Bien qu’aucun siège n’ait encore été officiellement attribué, les nationalistes hindous ont d’ores et déjà revendiqué la victoire. « L’Indegagne à nouveau ! » s’est exclamé Narendra Modi sur Twitter, où il est suivi par 47 millions d’abonnés. « Ensemble, nous bâtirons une Inde forte et inclusive », a-t-il ajouté. Son puissant bras droit et patron du BJP, Amit Shah, a estimé sur ce même réseau social que « cette grande victoire est la victoire de la foi du peuple en cinq années de leadership progressiste et fort du Premier ministre Modi ».
Ultra-personnification du pouvoir
Pratiquant une ultra-personnification du pouvoir et doté d’un sens politique redoutable, Narendra Modi, 68 ans, a fait de ces législatives un quasi-référendum sur sa personne. Cet adepte d’une gouvernance par coups d’éclat (bombardement au Pakistan, démonétisation-surprise de billets…) a axé sa campagne sur un discours sécuritaire anxiogène, s’érigeant en défenseur de la nation. « Il a amené le programme nationaliste hindou dans chaque foyer. Il a dit que le pays était en danger à cause du Pakistan et les gens l’ont cru », a déclaré à l’AFP Hemant Kumar Malviya, professeur de sciences politiques à l’université hindoue de Varanasi.

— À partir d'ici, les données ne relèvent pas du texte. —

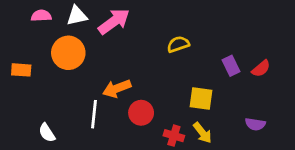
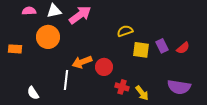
yellow square: (201, 98) -> (141, 50), moved
red circle: (141, 113) -> (104, 67), moved
purple semicircle: (255, 124) -> (179, 87), size x1.6
red cross: (174, 136) -> (122, 87), moved

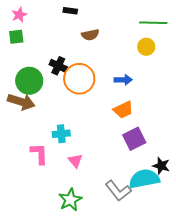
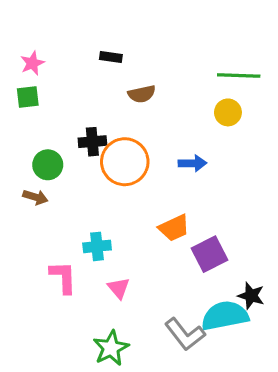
black cross: (58, 66) -> (92, 142), turned -30
green circle: (29, 81) -> (48, 165), size x0.7
brown arrow: (21, 102) -> (35, 197), size x0.6
orange trapezoid: (123, 110) -> (174, 228), moved

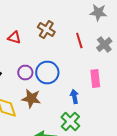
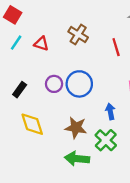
brown star: (31, 98) -> (76, 128), moved

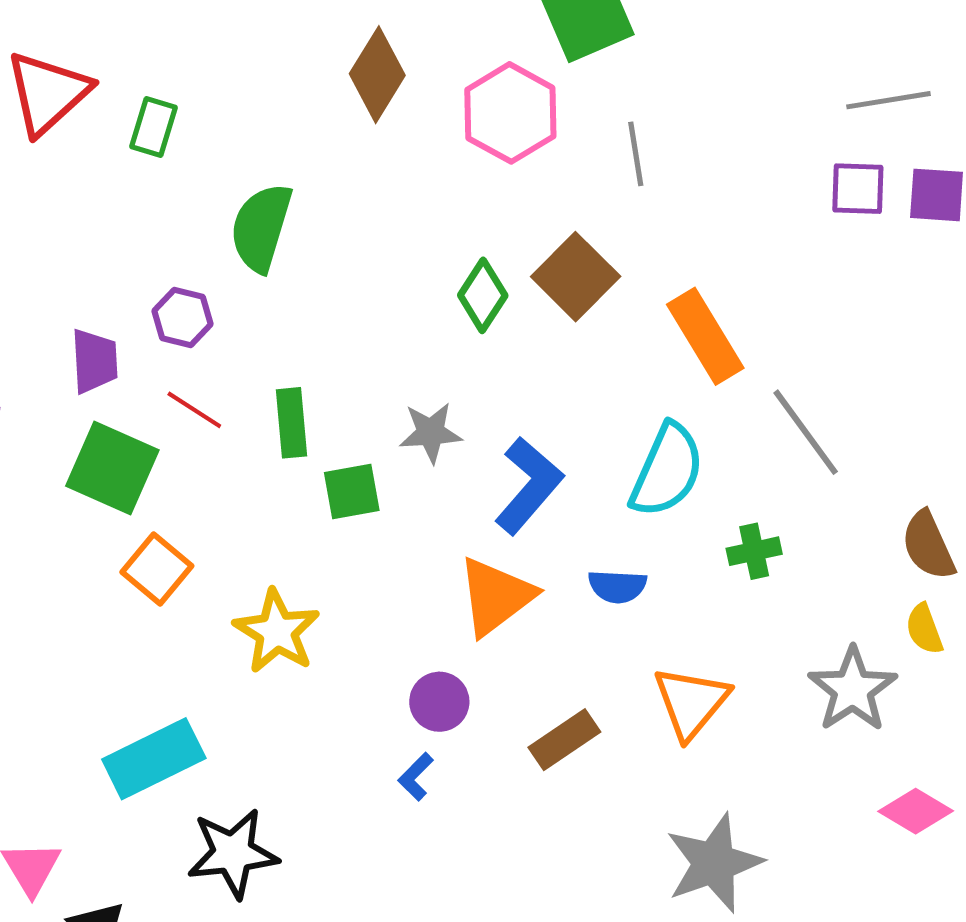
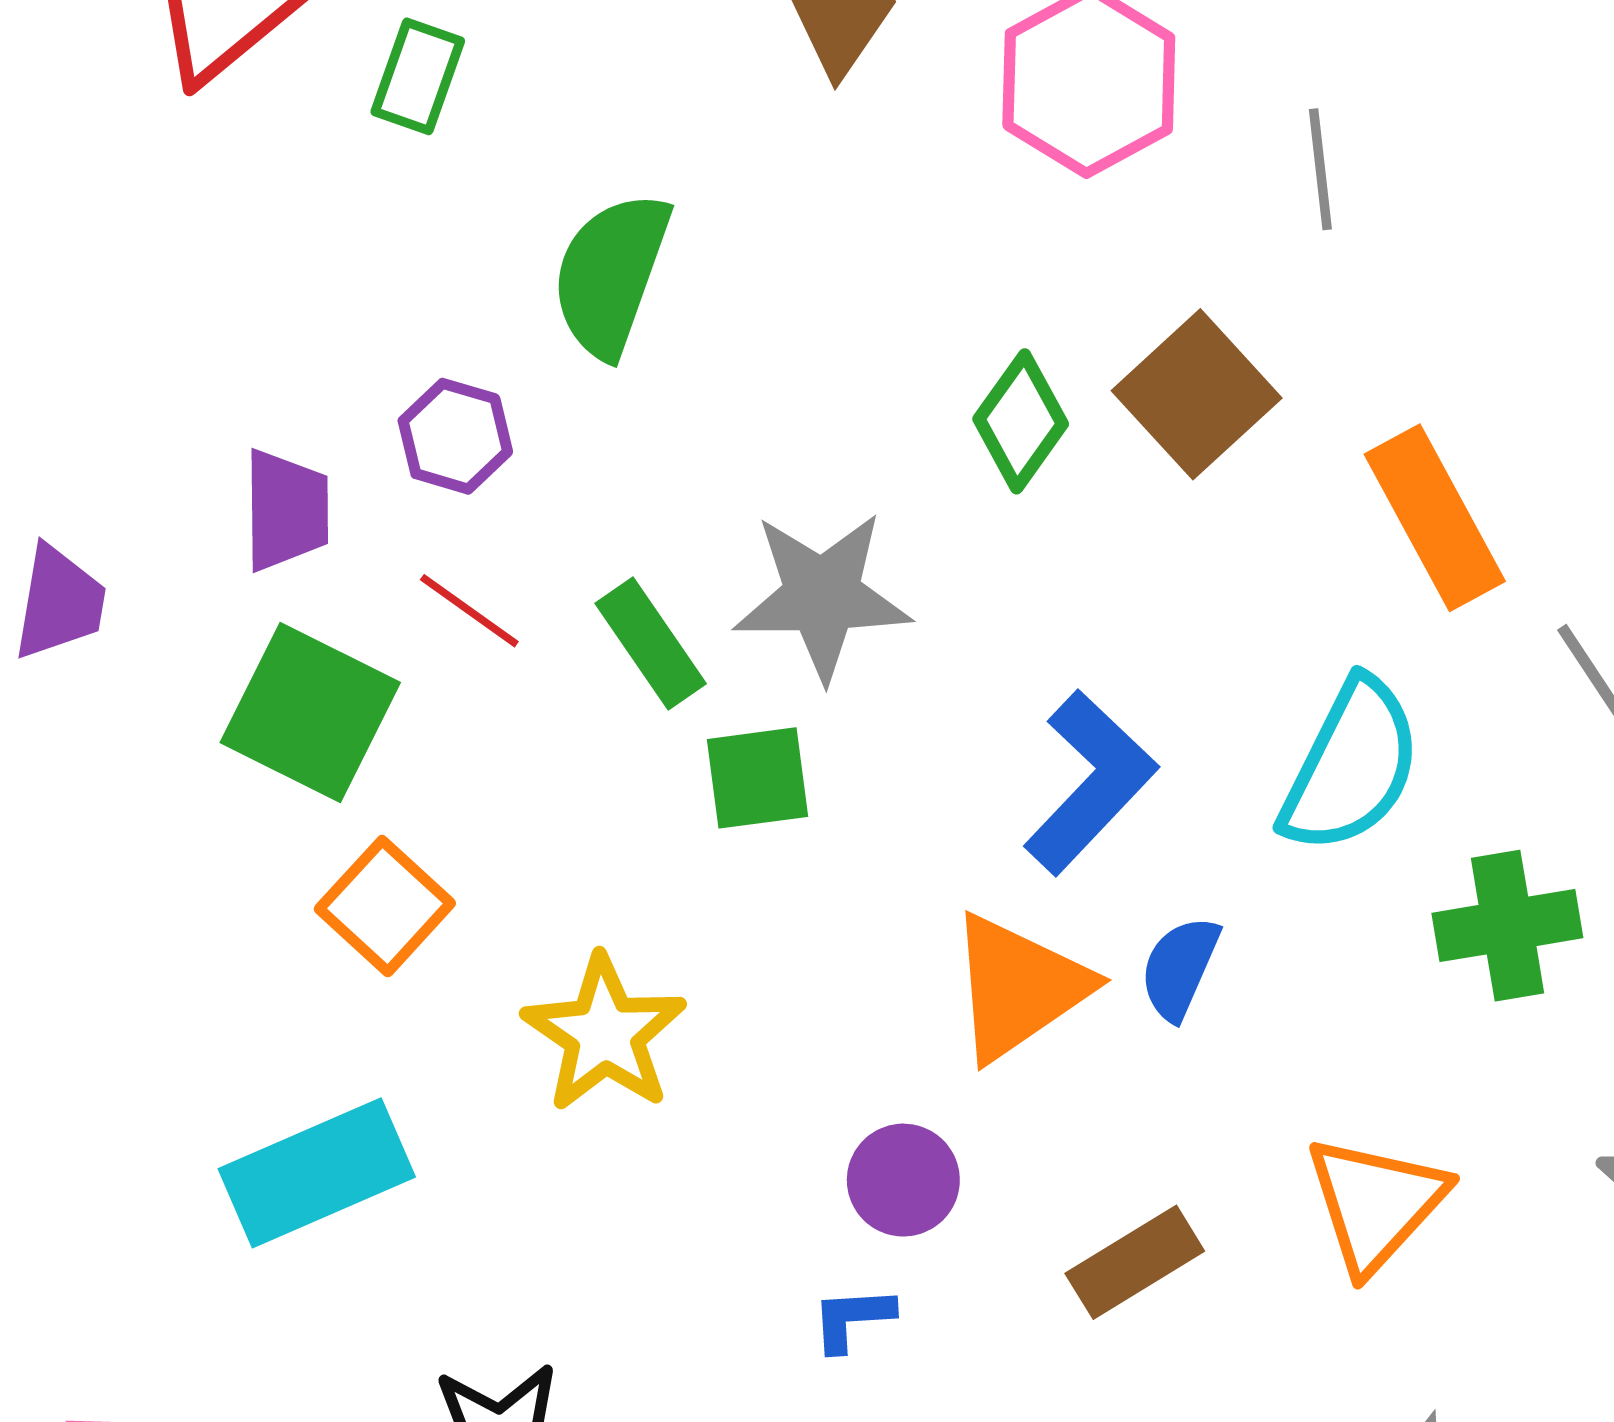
green rectangle: (292, 423) -> (651, 644), turned -32
gray star: (431, 433) -> (822, 596), moved, size x1.5
green cross: (754, 551) -> (1507, 926), size x1.4
blue semicircle: (617, 586) -> (1180, 968), moved, turned 108
cyan rectangle: (154, 759) -> (317, 1173), moved
blue L-shape: (416, 777) -> (852, 1319), turned 39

Les marchés financiers indiens, qui voient le chef de gouvernement comme favorable aux affaires, ont bondi à l’annonce de ces premières tendances et atteint des niveaux inédits. L’indice Sensex a brièvement franchi la barre encore jamais atteinte de 40 000 points. La roupie se renforçait aussi face au dollar.
Des stars de Bollywood aux modestes vendeurs de rue, des agriculteurs de la plaine du Gange aux magnats milliardaires, 67 % des 900 millions d’électeurs indiens ont voté au cours de sept gigantesques phases réparties entre avril et mai. La démocratie la plus peuplée du monde a élu ses députés au cours d’un vote-marathon étalé sur six semaines entre avril et mai, plus grand scrutin jamais organisé dans l’histoire. Le comptage des voix, enregistrées sur des machines électroniques dans plus d’un million de bureaux de vote, a débuté jeudi à 8 heures, heure locale (2 h 30 GMT), à travers le pays.
Modi contre Gandhi
À la télévision, sur Internet, sur des affiches dans la rue, le visage orné d’une barbe blanche et barré de fines lunettes de Narendra Modi est une présence constante dans la vie quotidienne des Indiens depuis son arrivée au pouvoir en 2014. Une saturation de l’espace public que l’Inde n’avait plus connue depuis la Première ministre Indira Gandhi, assassinée en 1984. Le charismatique fils d’un vendeur de thé du Gujarat (Ouest) est opposé à une myriade de puissants partis régionaux bien décidés à le faire chuter, ainsi qu’au parti du Congrès emmené par l’héritier de la dynastie politique des Nehru-Gandhi, Rahul Gandhi. Arrière-petit-fils, petit-fils et fils de Premiers ministres indiens, Rahul Gandhi, 48 ans, a la lourde charge de rajeunir et ramener aux responsabilités une formation hétérogène et usée par sa longévité.
Si les tendances du dépouillement se concrétisent, le BJP s’apprête une nouvelle fois à infliger au parti l’une des pires défaites de son histoire. Rahul Gandhi pourrait même être battu dans sa circonscription familiale d’Amethi (Uttar Pradesh, nord), où la candidate du BJP possède une légère dans le comptage des voix à la mi-journée. Il devrait quand même siéger au Parlement, car il concourait en parallèle dans une circonscription du Kerala (Sud). « La campagne [du Congrès] a été un désastre et leur existence même est maintenant en question », a estimé Hartosh Singh Bal, journaliste politique au magazine The Caravan.
Avant même l’annonce officielle des résultats, des messages de la communauté internationale parvenaient déjà au Premier ministre. « Félicitations sincères à mon ami Narendra Modi pour votre victoire impressionnante aux élections ! Les résultats des élections sont une nouvelle confirmation de votre leadership et de la façon dont vous dirigez la plus grande démocratie du monde », a tweeté le Premier ministre israélien Benjamin Netanyahu, qui a tissé des liens étroits avec le dirigeant nationaliste indien.